Dulux at war with New York fund over £19bn bid
THE battle for the owner of Dulux intensified yesterday as the company clashed with one of its biggest shareholders over a £19.4bn takeover bid.
New York hedge fund Elliott Advisors, which owns just over 3pc of Dulux parent Akzo Nobel, called for the paintmaker’s chairman to be removed after two takeover bids were rejected.
And last night it followed up by threatening to take legal action if Akzo did not give shareholders a vote to dismiss its chairman Antony Burgmans.
The threat of legal action came at the end of a dramatic day in which Akzo reported Elliott to financial regulators, accusing it of intending to share ‘potentially price sensitive information’ with PPG, the predator behind the bids.
The takeover bid from PPG has sparked fears over the future of 3,300 Akzo workers in the UK.
Dutch company Akzo acquired the paints and coatings division of ICI, the former UK industrial chemicals firm, for £8bn in 2008 and has staff in the north-east, Glasgow, Suffolk, the Midlands and at its Slough headquarters.

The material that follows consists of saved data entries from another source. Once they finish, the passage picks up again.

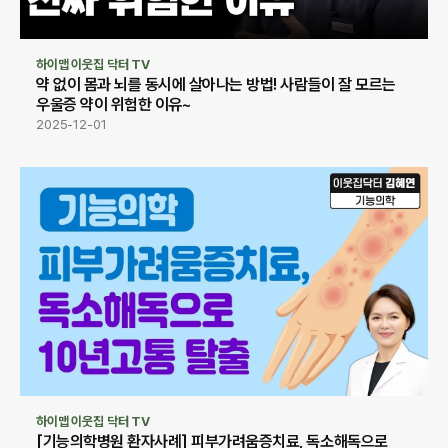
하이맵 이웃집 닥터 TV
약 없이 몸과 뇌를 동시에 살아나는 방법! 사람들이 잘 모르는 
우울증 약이 위험한 이유~
2025-12-01
하이맵 이웃집 닥터 TV
[기능의학병원 환자사례] 피부가려움증치료, 독소해독으로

Akzo has been openly dismissive of PPG, saying a deal would lead to thousands of job losses worldwide.
It rejected two offers from the American firm, a £19.4bn bid last month and an £18.1bn bid a few weeks earlier. Now, the firm has called on Elliott to clarify its relationship with PPG after a leaked email suggested the two had been in close contact.
An email, seen by the Mail, sees Gordon Singer, son of Elliott’s billionaire founder Paul Singer, discuss the firm’s application to stage an extraordinary general meeting (EGM) to oust the Akzo chairman.

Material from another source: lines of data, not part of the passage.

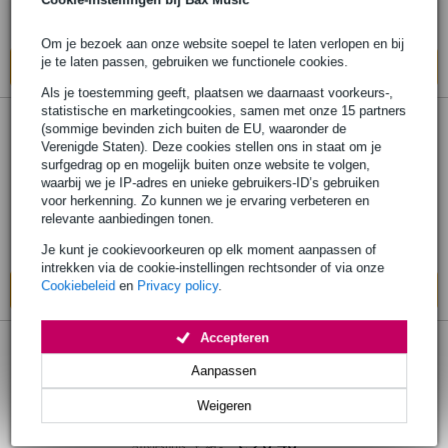
Op voorraad bij de leverancier
Om je bezoek aan onze website soepel te laten verlopen en bij
je te laten passen, gebruiken we functionele cookies.
In mijn winkelwagen
Als je toestemming geeft, plaatsen we daarnaast voorkeurs-,
statistische en marketingcookies, samen met onze 15 partners
(sommige bevinden zich buiten de EU, waaronder de
Hal Leonard Ukulele Method Book 1
Verenigde Staten). Deze cookies stellen ons in staat om je
lesboek voor ukelele
surfgedrag op en mogelijk buiten onze website te volgen,
waarbij we je IP-adres en unieke gebruikers-ID’s gebruiken
voor herkenning. Zo kunnen we je ervaring verbeteren en
€ 20,40
Adviesprijs
€ 22,80
relevante aanbiedingen tonen.
Op voorraad bij de leverancier
Je kunt je cookievoorkeuren op elk moment aanpassen of
intrekken via de cookie-instellingen rechtsonder of via onze
Cookiebeleid
en
Privacy policy
.
In mijn winkelwagen
Accepteren
2 reviews
Aanpassen
Hal Leonard - Ed Sheeran for Ukulele
Weigeren
€ 20,40
Adviesprijs
€ 26,-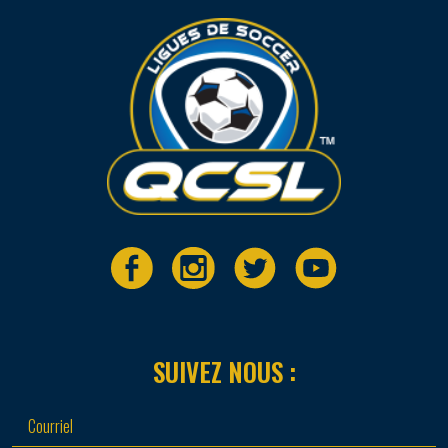
SUIVEZ NOUS :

Singer writes to Elliott colleague Wiktor Sliwinski: ‘You should call PPG and let them know that we have sent the EGM request and that now may be an opportune time for PPG to reach out and try to engage.’
Akzo, made aware of the email after it was sent to a representative, said the note contained price-sensitive information.

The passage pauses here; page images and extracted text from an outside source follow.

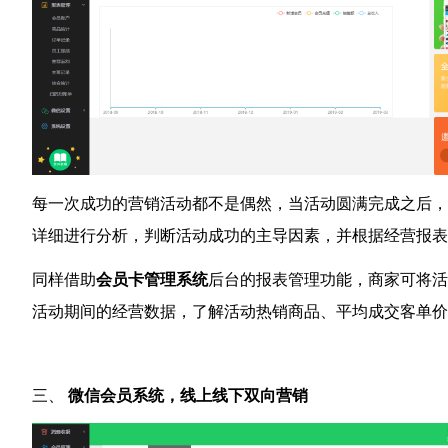
每一次成功的营销活动都不是偶然，当活动圆满完成之后，
详细进行分析，判断活动成功的主导因素，并根据经营报表
同样借助
会员卡管理系统
后台的报表管理功能，商家可将活
活动期间的经营数据，了解活动热销商品、平均成交客单
三、
微信会员系统，线上线下双向营销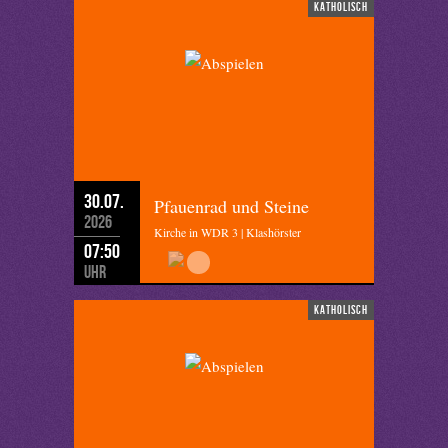
katholisch
30.07.
Pfauenrad und Steine
2026
Kirche in WDR 3 | Klashörster
07:50
Uhr
katholisch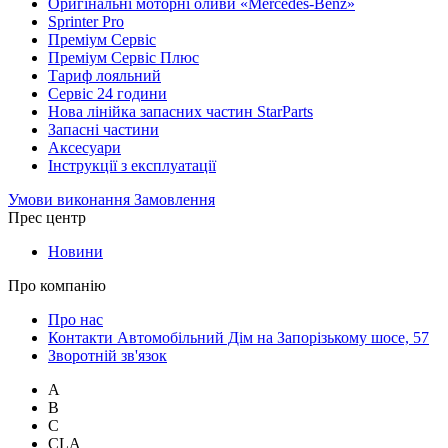
Оригінальні моторні оливи «Mercedes-Benz»
Sprinter Pro
Преміум Сервіс
Преміум Сервіс Плюс
Тариф лояльний
Сервіс 24 години
Нова лінійка запасних частин StarParts
Запасні частини
Аксесуари
Інструкції з експлуатації
Умови виконання Замовлення
Прес центр
Новини
Про компанію
Про нас
Контакти Автомобільний Дім на Запорізькому шосе, 57
Зворотній зв'язок
A
B
C
CLA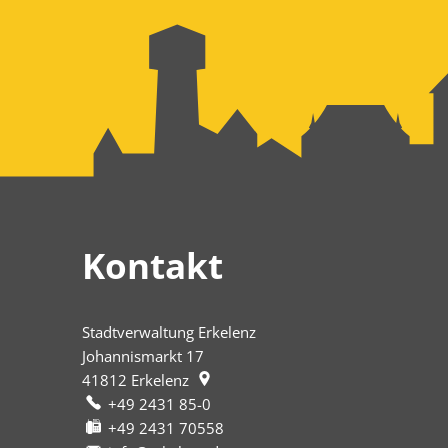
Kontakt
Stadtverwaltung Erkelenz
Johannismarkt 17
41812
Erkelenz
+49 2431 85-0
+49 2431 70558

This is because the fact that Elliott had written to Akzo calling for a shareholder meeting to remove Burgmans should have remained private until it was officially announced – meaning PPG had no right to know. Akzo has reported Elliott to the Dutch Authority for the Financial Markets. Elliott, which became a shareholder in December, refused to comment on the email. Instead it said: ‘PPG has met and communicated with Akzo Nobel’s top 20 shareholders; as one of the top 20 shareholders of Akzo Nobel, Elliott has therefore, as a matter of course, met and communicated with PPG.’
Elliott has been leading calls for Akzo to hold discussions with the US rival. It claimed yesterday that Akzo had failed to ‘genuinely listen’ to its concerns and it holds Burgmans accountable.
Elliott said it had won the support of shareholders for an EGM and has now asked Akzo to begin preparing the meeting, a process that takes eight weeks.
Akzo says the removal of Burgmans would be ‘irresponsible’ and has said it would respond to the EGM request within 14 days, as required by Dutch law.